Posts Tagged ‘geology’
[One of 50 articles written and published for Demand Media in 2013]
The common element to all science projects is the scientific method, which is composed of five steps: the research question, the hypothesis, the procedure, your results, and a conclusion. Whether you are examining rocks, studying animals or the behavior of people, these five steps provide the framework for your interrogation of reality and how you report your results. When conducting experiments, always focus on safety.

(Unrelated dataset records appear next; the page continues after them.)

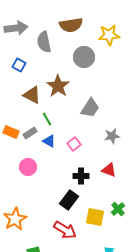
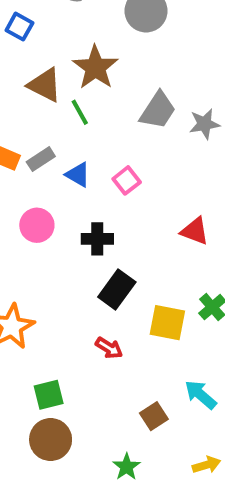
green line: (47, 119) -> (80, 112), moved
gray star: (112, 136) -> (204, 124), moved
black cross: (81, 176) -> (97, 239), moved
red arrow: (65, 230) -> (109, 348), size x0.6

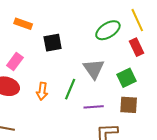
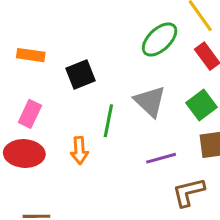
green line: (70, 89) -> (108, 121), moved

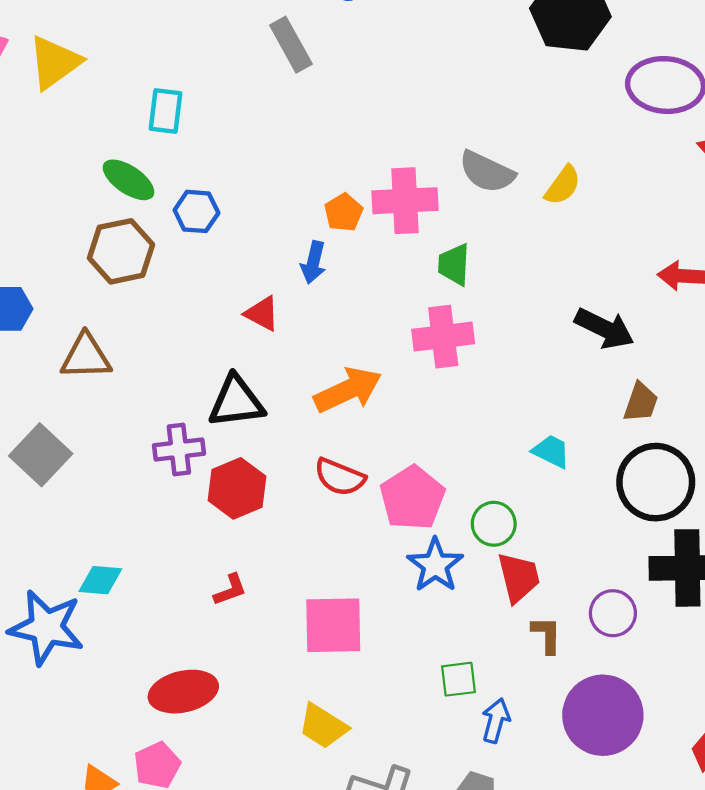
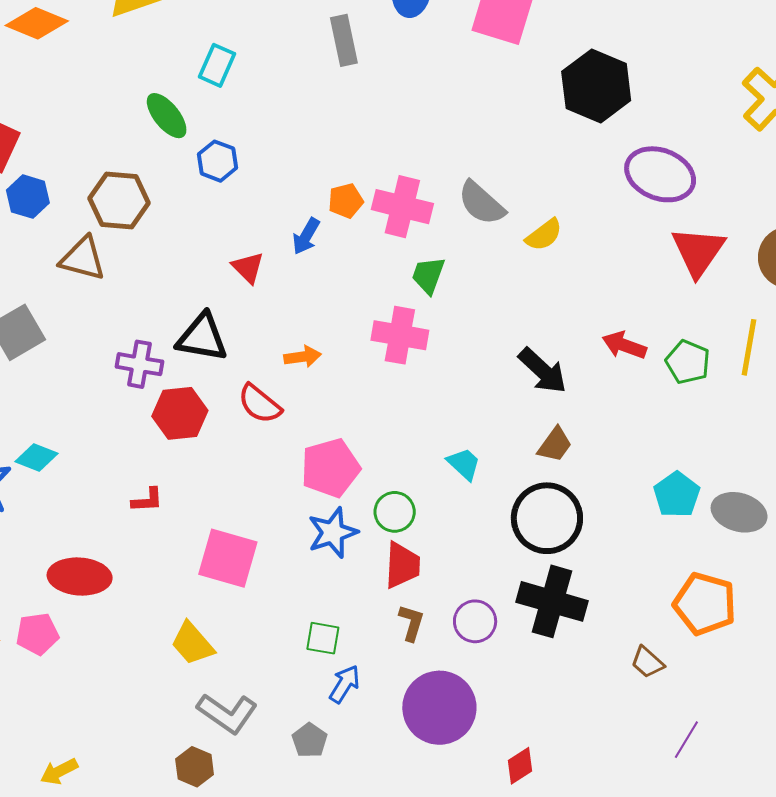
brown hexagon: (121, 251) -> (119, 201), moved
orange arrow: (348, 390) -> (303, 357), size x0.6
red semicircle: (340, 477) -> (260, 404), moved

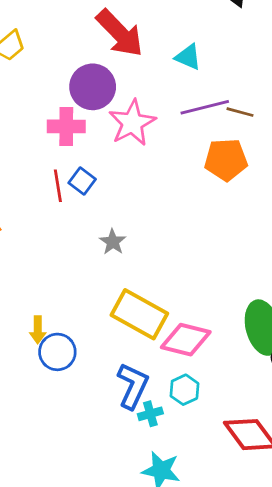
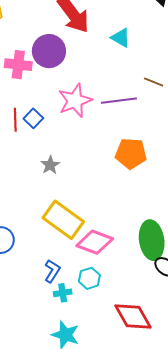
purple line: (205, 107) -> (119, 101), moved
pink star: (132, 123) -> (75, 101), moved
pink cross: (66, 126) -> (18, 65), moved
orange pentagon: (226, 160) -> (131, 153), moved
blue L-shape: (133, 386) -> (52, 271), size x0.7

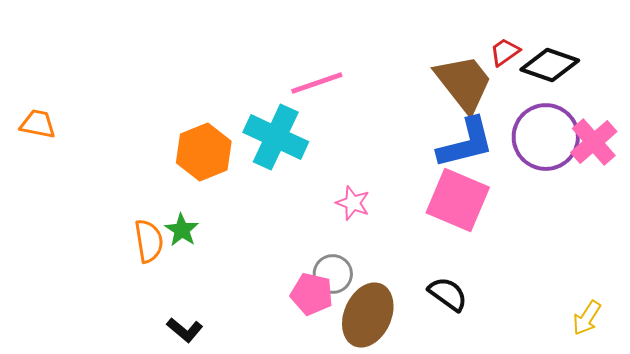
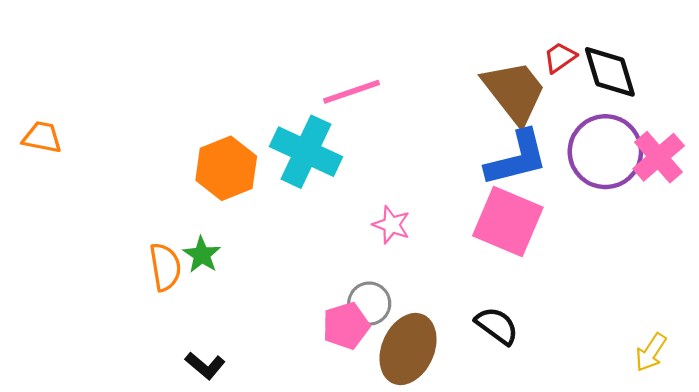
black diamond: (550, 65) -> (610, 72), turned 54
pink pentagon: (312, 294) -> (346, 326), turned -30

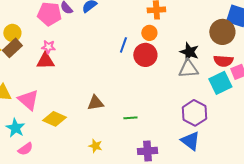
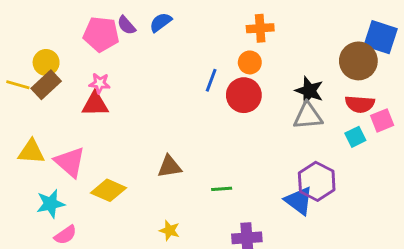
cyan square: (220, 83) -> (355, 137), size x0.6
cyan star: (15, 128) -> (51, 204), turned 30
blue triangle: (190, 141) -> (299, 201), moved

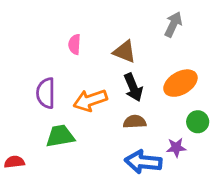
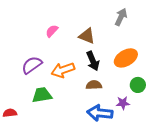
pink semicircle: (74, 44) -> (52, 31), turned 40
purple semicircle: (46, 93) -> (32, 65), turned 55

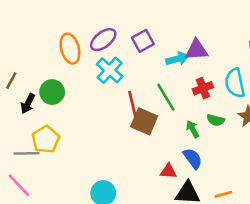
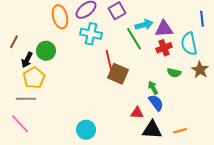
purple triangle: (197, 50) -> (164, 29), moved
cyan cross: (110, 70) -> (91, 34), turned -30
green line: (166, 97) -> (134, 39), moved
green arrow: (193, 129) -> (153, 88), moved
yellow pentagon: (46, 139) -> (34, 78), moved

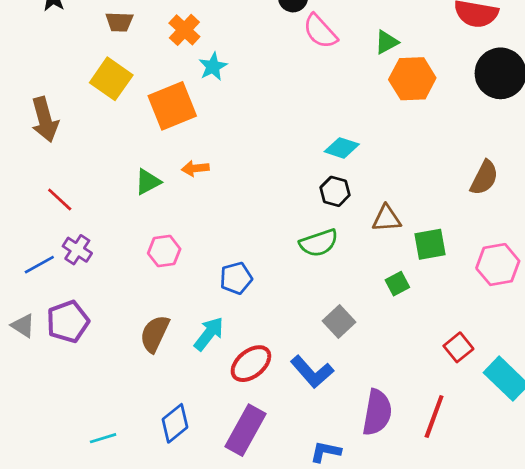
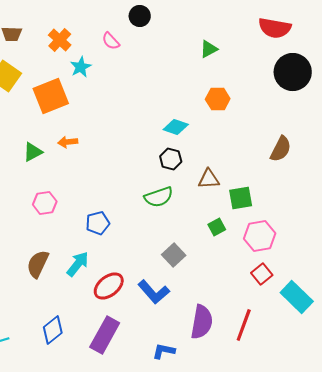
pink semicircle: (320, 31) -> (111, 41), moved, size x0.7
orange hexagon: (412, 79) -> (218, 99), moved, size x0.7
pink hexagon: (498, 265) -> (260, 236), moved

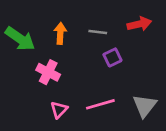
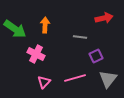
gray line: (98, 32) -> (80, 37), moved
purple square: (112, 57) -> (96, 56), moved

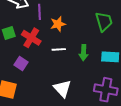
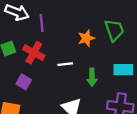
orange star: (58, 24) -> (86, 38), moved
green arrow: (84, 53) -> (92, 77), moved

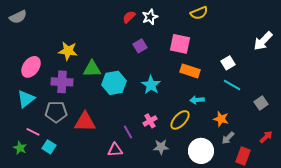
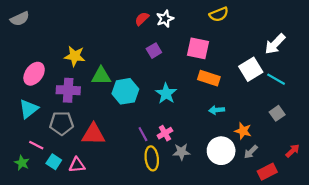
white arrow: (263, 41) -> (275, 44), moved
white square: (228, 63) -> (251, 69), size x1.5
cyan line: (232, 85) -> (276, 79), moved
gray square: (261, 103) -> (277, 113), moved
yellow ellipse: (180, 120) -> (152, 158), moved, turned -50
purple line: (128, 132) -> (143, 134), moved
gray star: (161, 147) -> (181, 152), moved
pink triangle: (115, 150) -> (77, 165), moved
white circle: (201, 151) -> (221, 151), moved
red rectangle: (243, 156) -> (267, 172), turned 42

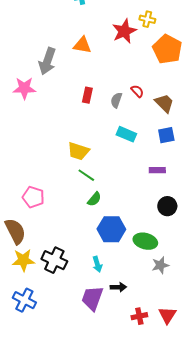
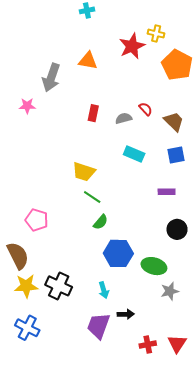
pink star: (24, 88) -> (27, 106), size x0.7
gray semicircle: (116, 100) -> (124, 118), turned 56

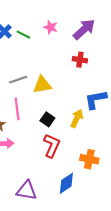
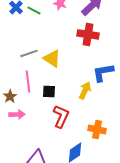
red cross: (80, 60) -> (88, 34), size x1.5
yellow triangle: (42, 85) -> (52, 58), turned 42
black square: (47, 119) -> (49, 91), moved, turned -32

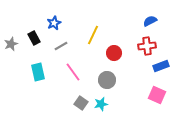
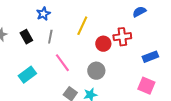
black rectangle: (34, 38) -> (26, 37), moved
gray line: (61, 46) -> (50, 37), turned -48
red cross: (147, 46) -> (122, 37), moved
cyan rectangle: (38, 72) -> (27, 75), moved, turned 66

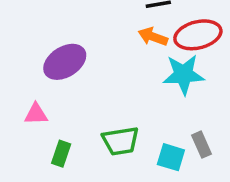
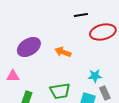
orange arrow: (153, 37) -> (63, 52), moved
cyan star: (184, 74) -> (95, 76), moved, size x0.6

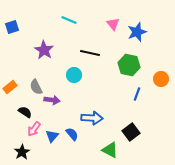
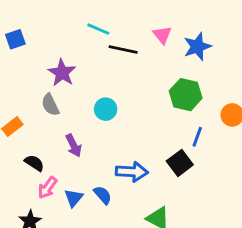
black line: (90, 53) -> (123, 49), moved
gray semicircle: (36, 87) -> (50, 105), moved
purple arrow: (52, 100) -> (74, 146), turned 56
black square: (131, 132) -> (180, 163), moved

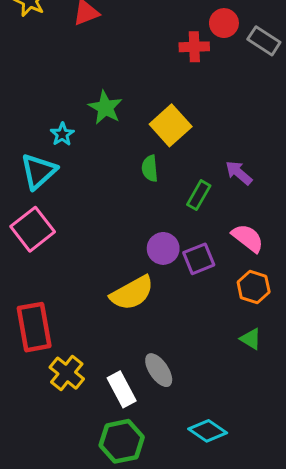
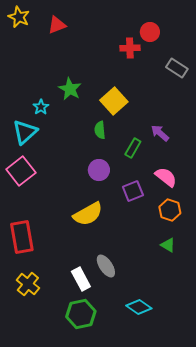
gray rectangle: (264, 41) -> (177, 68), moved
purple circle: (163, 248) -> (99, 170), moved
yellow cross: (67, 373) -> (28, 284), moved

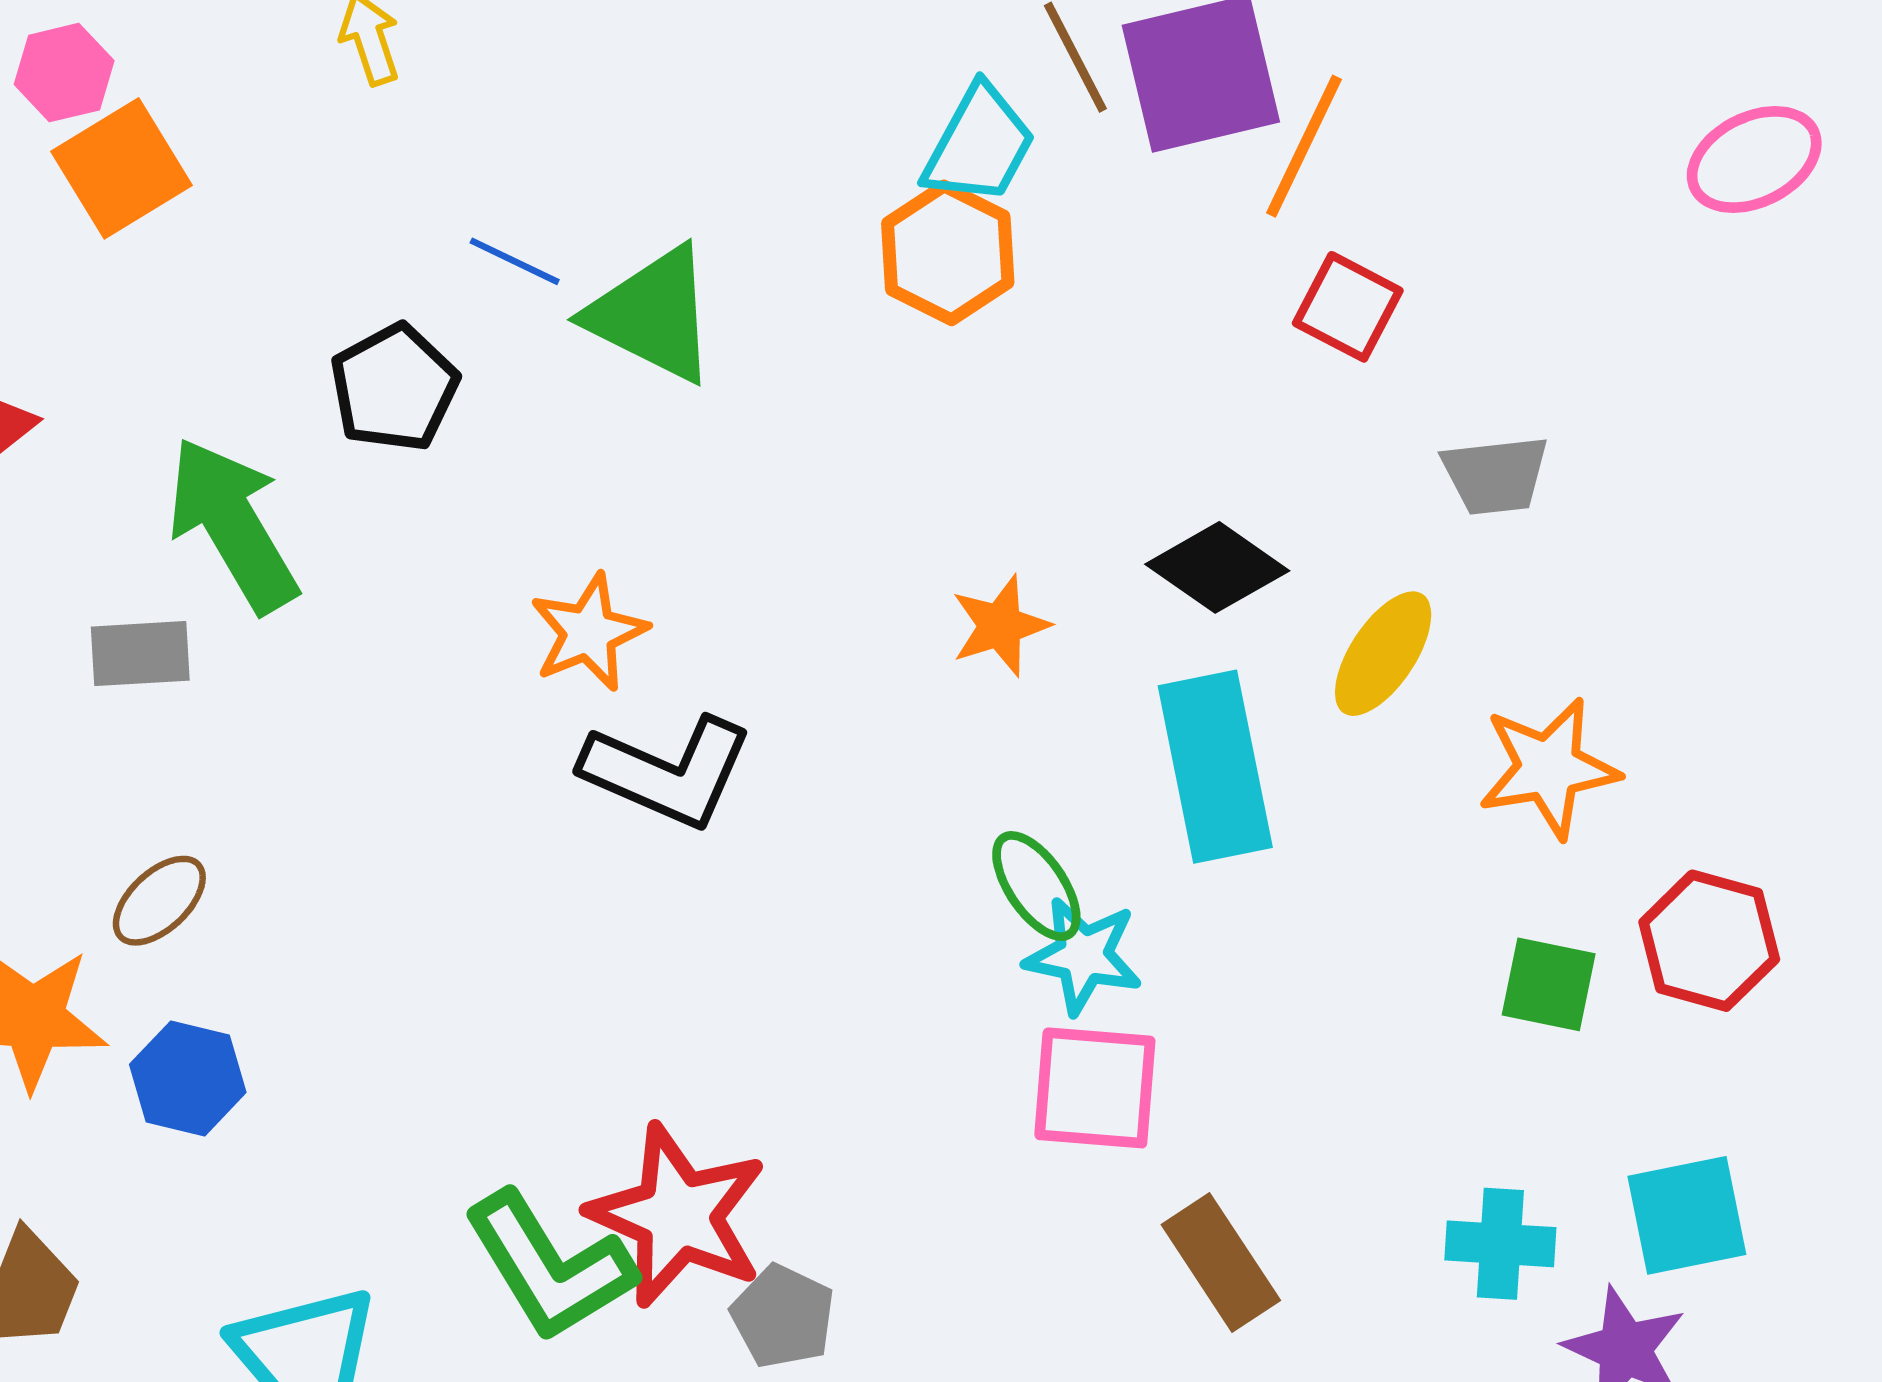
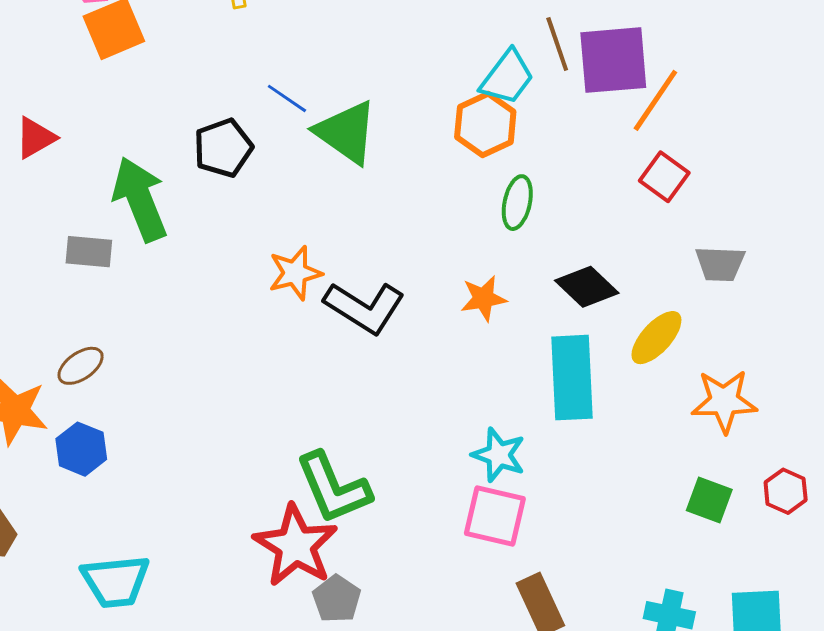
black L-shape: (667, 772) -> (365, 307), moved
green ellipse: (1036, 886) -> (517, 203), moved, turned 38
red hexagon: (1709, 941) -> (786, 491), size x0.7
green L-shape: (550, 1266) -> (333, 488), moved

The sun, Earth and seven other planets circling the sun all formed from the same cloud of gas and dust more than 4.5 billion years ago. Some of Earth’s building blocks still exist as a belt of rocks we call asteroids, circling the sun between the orbits of Mars and Jupiter. These rocks vary in density, mass, composition and cohesion. Occasionally their orbits are perturbed so they end up intersecting with Earth and fall in as meteorites. Students can investigate the various crushing strengths of different meteor types and their ability to survive re-entry into the Earth’s atmosphere. Variables include size, entry speed, meteor composition and atmospheric pressure.
Students can collect an assortment of five rocks (color, texture, weight, composition, origin) near them. Students can develop a hypothesis as to which rocks are hardest, and order them thus, from softest to hardest. Test rocks using the Mohs scale to determine whether the hypothesis is correct.
Using the same rock types that were tested for hardness, test for unconfined compressive strength. Students should test them at different angles — some rocks are strong in one direction and weaker in others. This test can be done with a bench vise on weaker rocks, but safety goggles are essential. The rocks should be ordered by the hypothesis of comparative strengths and compared with the final results.
Some rocks, particularly iron oxides, contain magnetized minerals. Students can investigate a collection of local rocks and assess the intensity of the magnetism. They can vary depending on mineral content, exposure to magnetic fields, exposure to heat and location. Additional properties to investigate could include magnetic alignment and the type of remanent magnetization — chemical, depositional or isothermal.